The Dark Days Of Injury

Daniel Clark

It has been a funny few years for me on the running side of things. Some of you may have read my previous articles in which I revealed that running was the saviour for me. It helped me lose weight, become healthier and just generally get my life in order. Without rehashing the whole article, I was just getting into running properly when I managed to rupture my anterior cruciate ligament playing football. The tear was complete and I faced (thanks to a misdiagnosis by an unnamed hospital in the centre of town) 14 months out of any kind of sport.

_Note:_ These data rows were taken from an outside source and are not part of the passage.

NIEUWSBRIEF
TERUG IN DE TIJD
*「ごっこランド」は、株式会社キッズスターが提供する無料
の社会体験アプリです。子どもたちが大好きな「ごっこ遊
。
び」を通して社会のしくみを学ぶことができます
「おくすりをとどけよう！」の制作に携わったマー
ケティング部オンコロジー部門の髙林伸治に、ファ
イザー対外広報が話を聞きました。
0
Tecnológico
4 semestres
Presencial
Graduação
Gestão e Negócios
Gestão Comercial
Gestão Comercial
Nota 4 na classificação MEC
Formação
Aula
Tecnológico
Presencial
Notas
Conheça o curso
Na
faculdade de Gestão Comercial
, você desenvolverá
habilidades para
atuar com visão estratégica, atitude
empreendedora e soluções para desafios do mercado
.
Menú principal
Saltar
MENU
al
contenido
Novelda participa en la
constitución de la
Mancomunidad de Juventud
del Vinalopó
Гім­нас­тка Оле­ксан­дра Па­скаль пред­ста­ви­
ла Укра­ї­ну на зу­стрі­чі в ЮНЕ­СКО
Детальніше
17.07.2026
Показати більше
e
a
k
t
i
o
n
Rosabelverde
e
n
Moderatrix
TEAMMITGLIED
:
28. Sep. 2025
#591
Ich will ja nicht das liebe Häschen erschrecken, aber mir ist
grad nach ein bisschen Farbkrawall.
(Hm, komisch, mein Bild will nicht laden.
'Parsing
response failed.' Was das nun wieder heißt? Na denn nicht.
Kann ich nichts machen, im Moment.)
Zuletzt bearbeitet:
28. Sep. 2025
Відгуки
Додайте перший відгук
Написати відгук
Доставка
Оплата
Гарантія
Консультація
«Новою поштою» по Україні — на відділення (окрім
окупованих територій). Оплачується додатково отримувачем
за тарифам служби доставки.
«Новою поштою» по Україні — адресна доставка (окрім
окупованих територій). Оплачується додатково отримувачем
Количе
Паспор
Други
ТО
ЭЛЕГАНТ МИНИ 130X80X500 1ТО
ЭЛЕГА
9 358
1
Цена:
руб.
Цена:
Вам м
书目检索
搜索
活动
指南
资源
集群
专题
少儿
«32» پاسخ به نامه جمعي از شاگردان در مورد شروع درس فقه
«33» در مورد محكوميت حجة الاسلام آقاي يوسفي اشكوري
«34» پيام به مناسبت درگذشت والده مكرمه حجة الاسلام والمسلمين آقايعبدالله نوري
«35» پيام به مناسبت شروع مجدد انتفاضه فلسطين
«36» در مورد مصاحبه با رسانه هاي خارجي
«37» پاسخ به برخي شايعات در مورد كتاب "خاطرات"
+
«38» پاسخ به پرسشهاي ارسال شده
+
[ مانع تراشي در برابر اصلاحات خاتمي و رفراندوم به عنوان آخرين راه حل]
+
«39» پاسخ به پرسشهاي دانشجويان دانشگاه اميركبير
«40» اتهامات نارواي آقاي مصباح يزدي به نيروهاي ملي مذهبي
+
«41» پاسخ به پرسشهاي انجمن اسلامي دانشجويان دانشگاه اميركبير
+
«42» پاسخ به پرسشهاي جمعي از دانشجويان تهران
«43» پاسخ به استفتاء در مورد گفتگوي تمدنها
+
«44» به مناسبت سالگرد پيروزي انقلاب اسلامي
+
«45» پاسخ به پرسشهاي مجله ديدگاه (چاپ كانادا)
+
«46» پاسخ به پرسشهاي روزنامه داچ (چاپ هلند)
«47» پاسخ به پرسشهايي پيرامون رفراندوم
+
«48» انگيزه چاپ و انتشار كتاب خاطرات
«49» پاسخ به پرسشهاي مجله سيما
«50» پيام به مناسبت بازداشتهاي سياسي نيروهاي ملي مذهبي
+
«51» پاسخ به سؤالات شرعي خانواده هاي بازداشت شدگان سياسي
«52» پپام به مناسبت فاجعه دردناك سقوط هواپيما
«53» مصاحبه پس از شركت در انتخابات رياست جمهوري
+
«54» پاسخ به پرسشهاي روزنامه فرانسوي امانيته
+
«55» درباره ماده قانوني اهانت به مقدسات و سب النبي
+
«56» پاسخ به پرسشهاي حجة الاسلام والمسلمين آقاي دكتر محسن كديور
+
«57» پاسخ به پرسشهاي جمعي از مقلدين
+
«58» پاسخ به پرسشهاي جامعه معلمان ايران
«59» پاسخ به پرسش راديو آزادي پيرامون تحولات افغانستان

These were dark days for me. I missed running and football so much. I was desperate not to put on the newly-shed pounds again. I did countless crunches and press ups, bought an exercise bike and even began using a trampette to simulate running (in my living room) without the impact damage that would actually occur. If you are unsure what a trampette is, check it out and just visualise how ridiculous a grown man would look, bouncing around on it. As a last ditch attempt at clinging on to my fitness levels, I went down to the local swimming baths and attempted 20 lengths. Wow. That was a wake-up call. Swimming is a whole different level of fitness to running. I managed 10 lengths, at which point I scaled down my target to 18. Then 17. Then 15. It was at some point along my 14th leg when I realised that I had just been passed by a stately old lady who could not have been younger than 70. I went into front crawl mode, steamed past her as I completed my 15th length, got out and promptly nearly fainted.


As I say, these were difficult times. But thanks to the wonderful folk up at Spire Roundhay, I had a successful knee replacement operation and some superb physiotherapy that meant I could get back to attempting sport again. It turned out, sadly, that football was too much for my ruined right leg. Any sharp turn and the knee would swell up and fill with fluid. Initially, I was devastated but running didn’t have the same effect so I threw myself into it with gusto. I completed three marathons, a number of half-marathons and countless other races. I was getting faster, stronger and fitter and really began to challenge myself.


That was when disaster struck again. I was training for my second London Marathon when I felt my hamstring go. I had been running at a high level for a while now, I knew what to do. I wasn’t stupid. I scaled back the training for a while. Rested. Iced. Compressed. Elevated. I did everything you’re supposed to do. I used a foam roller. I stretched routinely and exhaustively after training. I warmed up dynamically. None of these worked. The marathon came and went. I completed it and enjoyed it but, by God, it was painful. I went back to the doctor and then to the hospital. I had x-rays and MRIs. A minor tear, I was told. Give it time and it will heal of its own accord.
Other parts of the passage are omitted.